Doves

Java doves

A pet Java dove in its cage.

Food and Maintenance

They will eat a variety of seeds and grains, which makes feeding them quite simple.

They will also eat tiny pieces of fruit, vegetables, and hard-boiled eggs as well as nipping at sprouts or other edible greens.

They require very little in the form of daily maintenance aside from fresh water, which they have a tendency to leave droppings in, and attention.

Cage and Care Tips

Some tips about keeping Java doves in a cage will save you time and money:

  • Java doves love to sit on a perch; natural wood bars or branches work great, and you’ll soon discover that they spend most of their time perched.
  • Do not bother with cage toys, bells, or colorful objects as your Java dove will ignore them.
  • If your cage allows for multiple types of perches to be mounted, do so.
  • A cage with a mesh bottom and clean-out tray is a must.
  • Seed cups can be attached to the cage sides, or seeds can be spread on a paper plate and placed on the cage floor, away from the bars, to minimize droppings from contaminating the seed.
  • A water basin must be part of the cage anatomy. Java doves do not drink much, but when they do, they will dip their beaks in quite deep, so ensure the water basin size meets their needs.
  • Alternatively, you can put a bowl on the cage floor; just be sure it’s heavy enough to prevent tipping over when the bird perches on an edge.
  • Water must be changed daily.

Once a week, everything should be cleaned: the cages, the walls, the windows, and the floors. Java doves use their beak to sift through seed cups, spreading the unwanted seeds across the cage bottoms. It’s nice to take the bottom pan outside and leave those seeds for the wild birds around your house, especially in winter months.

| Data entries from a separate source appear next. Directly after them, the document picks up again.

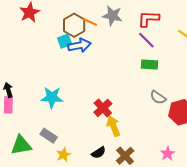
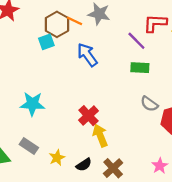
red L-shape: (148, 19) -> (155, 23), moved
blue arrow: (79, 45) -> (87, 55), moved, turned -115
yellow star: (64, 155) -> (57, 158), moved

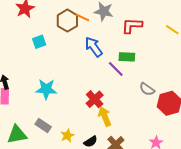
red L-shape: (155, 23) -> (132, 26), moved
purple line: (136, 41) -> (116, 69), moved
cyan square: (46, 42) -> (39, 42), moved
green rectangle: (140, 68) -> (127, 57), moved

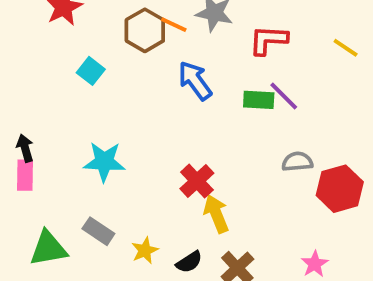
cyan square: (39, 42) -> (91, 71), turned -32
purple line: (116, 69) -> (284, 96), moved
gray semicircle: (147, 89) -> (297, 162), turned 140

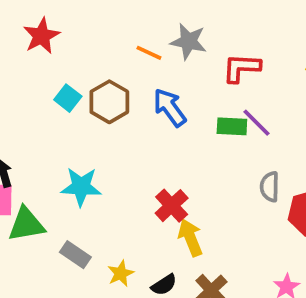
brown hexagon: (145, 30) -> (109, 102), moved
gray semicircle: (297, 162) -> (270, 187), turned -84
green triangle: (48, 249) -> (26, 224), moved

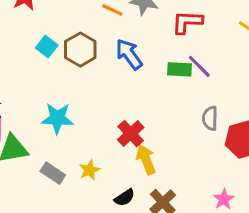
yellow star: (121, 273) -> (89, 170), moved

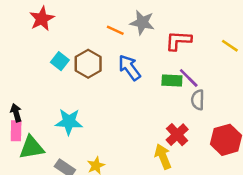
gray semicircle: (210, 118) -> (198, 100), moved
red cross: (131, 134) -> (177, 135), moved
yellow arrow: (146, 159) -> (163, 157), moved

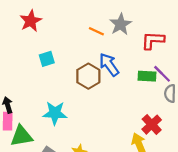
gray star: (142, 23) -> (121, 24), turned 30
cyan square: (60, 61) -> (47, 59), turned 35
brown hexagon: (88, 64) -> (88, 76), moved

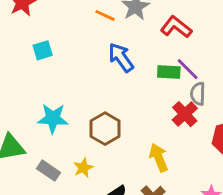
red L-shape: (153, 40) -> (176, 27), turned 35
brown hexagon: (88, 76) -> (105, 129), moved
red cross: (152, 125) -> (185, 114), moved

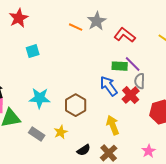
blue arrow: (121, 58) -> (109, 86), moved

Also in winter months, a portable cool mist humidifier helps to minimize dust from bird dander and provides essential moisture for newborn birds.

Bird Baths

Doves enjoy bathing, and it will benefit you to encourage them to bathe to minimize dander and dust. Use a large glass Corning Ware casserole dish or similar type of bowl and fill it with hot water between 2 and 3 inches.

Java Doves have an internal body temperature of about 104°F, and they like a hot bath, not lukewarm as it will actually chill them. Do not make the mistake of thinking they want a cool water bath because it’s summer time.